The armrest on the bus was stabbing me in my side. The seat on the small van was too small
So How Did You Spend Your Last Days on Earth?
Doing stupid shit, duh.
I'm an atheist, and this comforts me. I've been judged enough in life, and I've had my fill of myself.
Still, I imagine what it might be like getting to the gates.
"You aren't Saint Peter."
"He outsourced this job to me. I'm actually still alive, working remotely from a small part of India that hasn't been destroyed yet, but I'll be here soon. They only pay me $1 a day, but I get to learn how to answer the questions, or how this place works, and they guaranteed I'd basically get in regardless."

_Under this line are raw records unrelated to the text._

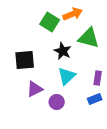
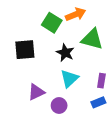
black square: (25, 60) -> (25, 50), moved

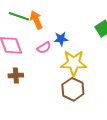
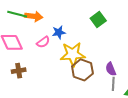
orange arrow: (36, 20) -> (34, 16), turned 126
brown hexagon: (73, 89) -> (82, 70), moved

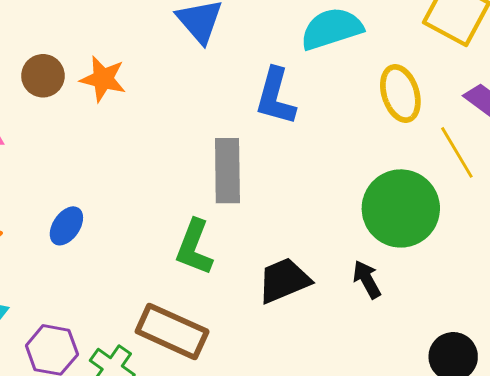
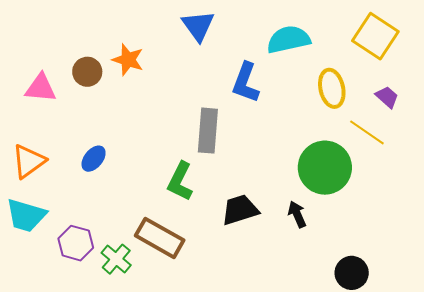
brown circle: (43, 76) -> (87, 72), moved
yellow line: (457, 152) -> (367, 132), turned -30

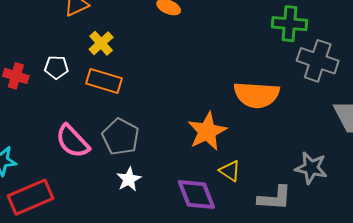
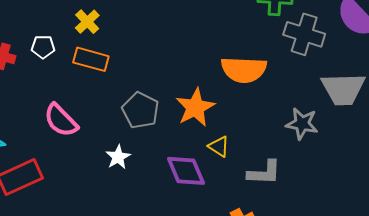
gray pentagon: (121, 137) -> (141, 110), moved
gray star: (311, 168) -> (302, 124), moved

"Why are there three of us? Aren't we each supposed to be questioned or whatever?"
The Indian looked at me.
"We're hoping that this way, you guys will be able to learn from each other, or earn your way out of hell or purgatory more quickly."
Finally another guy, Joe, chipped in.
"That sounds like horseshit to me. Aren't those decisions permanent, or preordained anyway?"

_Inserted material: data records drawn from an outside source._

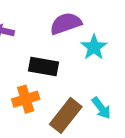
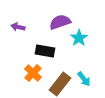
orange cross: (26, 99) -> (33, 73), turned -30

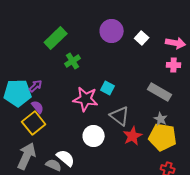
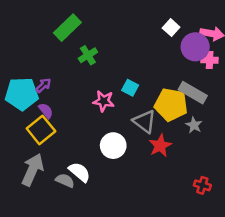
purple circle: (112, 31) -> (195, 47), moved
pink star: (86, 99) -> (104, 101), size x0.7
yellow pentagon: (163, 137) -> (171, 105), moved

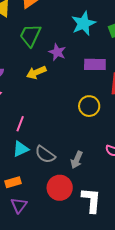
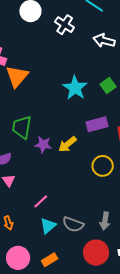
green trapezoid: (30, 35) -> (22, 127), moved
purple star: (57, 52) -> (43, 145), moved
yellow arrow: (36, 72) -> (67, 144), moved
pink line: (20, 124) -> (41, 201), turned 42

"Yeah," said Chang. "This smacks of cost cutting to me, and I should know. I was building smartphones since I was seven."
Chang didn't look over 14, but as a half Chinese person myself, I knew we tended to look younger, and despite his youthful appearance, he had the bitterness of an adult.
The Indian, who had a name tag that read "Bob," shook his head.
"This is not a good way for three atheists to start. You already have that strike against you."
He pointed at me.
"So how did you spend your last days, math guy?"
He looked at the others and explained.
"This guy knew the end was coming. So tell me, how did you die?"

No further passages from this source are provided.